I am using the default method and so the configuration is still 'Components world kernel'. I have had some issues with the source tree in the past but that had appeared to be solved as I'm fairly certain it was working on 12.1


vigole said:


> I don't know what is going on with your source tree, but there's an easy way: remove it and checkout it again:


I have updated using curl (see my previous comment) and that solved the issue.


vigole said:


> Warning 1:
> Don't mix different methods of update on same directory: use svn/svnlite or freebsd-update, not both.
> 
> Warning 2:
> ...


This was an update from RELEASE to RELEASE. I never use STABLE or CURRENT.

My question is, should Freebsd-update have updated the source tree during the upgrade process?
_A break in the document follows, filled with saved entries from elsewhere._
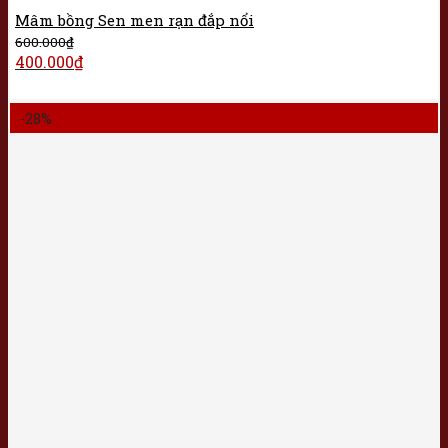
Mâm bồng Sen men rạn đắp nổi
600.000
₫
400.000
₫
-28%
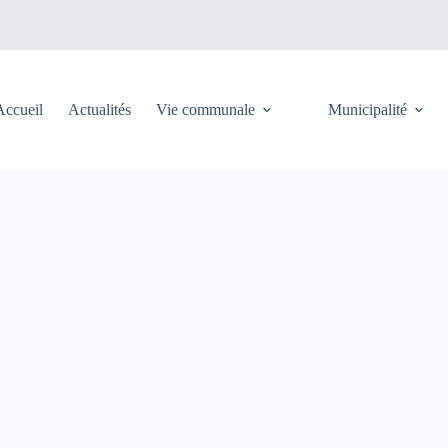
Accueil
Actualités
Vie communale
Municipalité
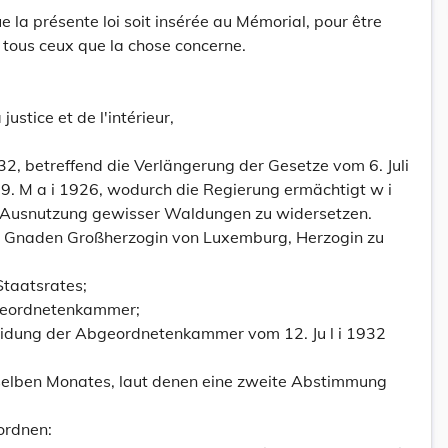
la présente loi soit insérée au Mémorial, pour être
 tous ceux que la chose concerne.
justice et de l'intérieur,
2, betreffend die Verlängerung der Gesetze vom 6. Juli
29. M a i 1926, wodurch die Regierung ermächtigt w i
n Ausnutzung gewisser Waldungen zu widersetzen.
es Gnaden Großherzogin von Luxemburg, Herzogin zu
taatsrates;
geordnetenkammer;
eidung der Abgeordnetenkammer vom 12. Ju l i 1932
selben Monates, laut denen eine zweite Abstimmung
ordnen:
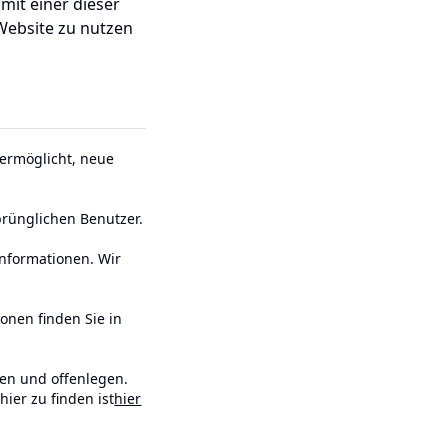
mit einer dieser
Website zu nutzen
 ermöglicht, neue
prünglichen Benutzer.
nformationen. Wir
onen finden Sie in
den und offenlegen.
ier zu finden ist
hier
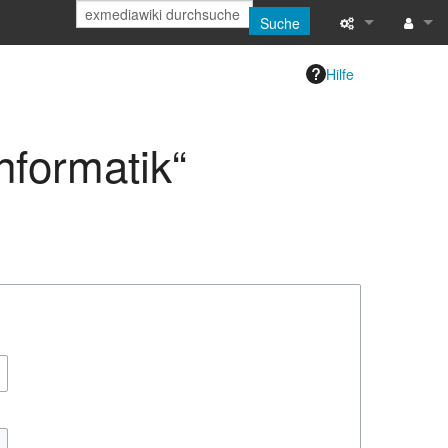
Suche
Spezialseiten
Anmeld
Hilfe
Druckversion
nformatik“
Letzte Änderun
Hilfe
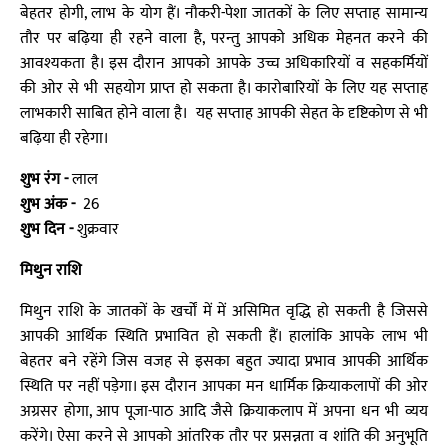
बेहतर होगी, लाभ के योग हैं। नौकरी-पेशा जातकों के लिए सप्ताह सामान्य
तौर पर बढ़िया ही रहने वाला है, परन्तु आपको अधिक मेहनत करने की
आवश्यकता है। इस दौरान आपको आपके उच्च अधिकारियों व सहकर्मियों
की ओर से भी सहयोग प्राप्त हो सकता है। कारोबारियों के लिए यह सप्ताह
लाभकारी साबित होने वाला है। यह सप्ताह आपकी सेहत के दृष्टिकोण से भी
बढ़िया ही रहेगा।
शुभ रंग -
लाल
शुभ अंक -
26
शुभ दिन -
शुक्रवार
मिथुन राशि
मिथुन राशि के जातकों के खर्चों में में असिमित वृद्धि हो सकती है जिससे
आपकी आर्थिक स्थिति प्रभावित हो सकती हैं। हालांकि आपके लाभ भी
बेहतर बने रहेंगे जिस वजह से इसका बहुत ज्यादा प्रभाव आपकी आर्थिक
स्थिति पर नहीं पड़ेगा। इस दौरान आपका मन धार्मिक क्रियाकलापों की ओर
अग्रसर होगा, आप पूजा-पाठ आदि जैसे क्रियाकलाप में अपना धन भी व्यय
करेंगे। ऐसा करने से आपको आंतरिक तौर पर प्रसन्नता व शांति की अनुभूति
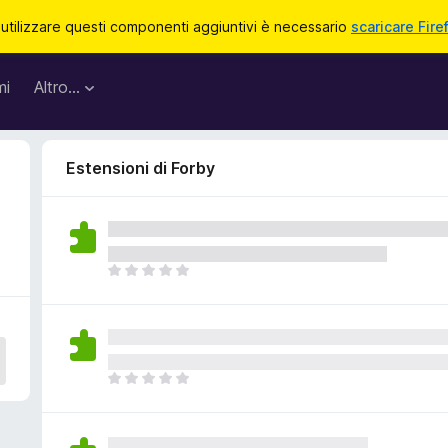
 utilizzare questi componenti aggiuntivi è necessario
scaricare Fire
mi
Altro…
Estensioni di Forby
N
o
n
c
i
s
N
o
o
n
n
o
c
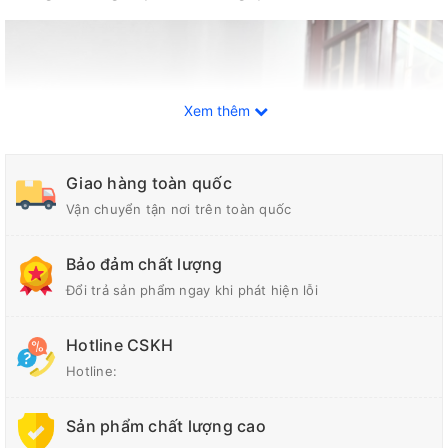
Xem thêm
Giao hàng toàn quốc
Vận chuyển tận nơi trên toàn quốc
Bảo đảm chất lượng
Đổi trả sản phẩm ngay khi phát hiện lỗi
Hotline CSKH
Hotline:
Sản phẩm chất lượng cao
In that case there is indeed an issue with my source tree.

Or

Does Freebsd-update not update the source tree during the upgrade process? In that case there is an issue with Freebsd-update.


----------



## a6h (Nov 1, 2020)

Morris said:


> Does Freebsd-update not update the source tree during the upgrade process? In that case there is an issue with Freebsd-update.





Morris said:


> I am using the default method and so the configuration is still 'Components world kernel'.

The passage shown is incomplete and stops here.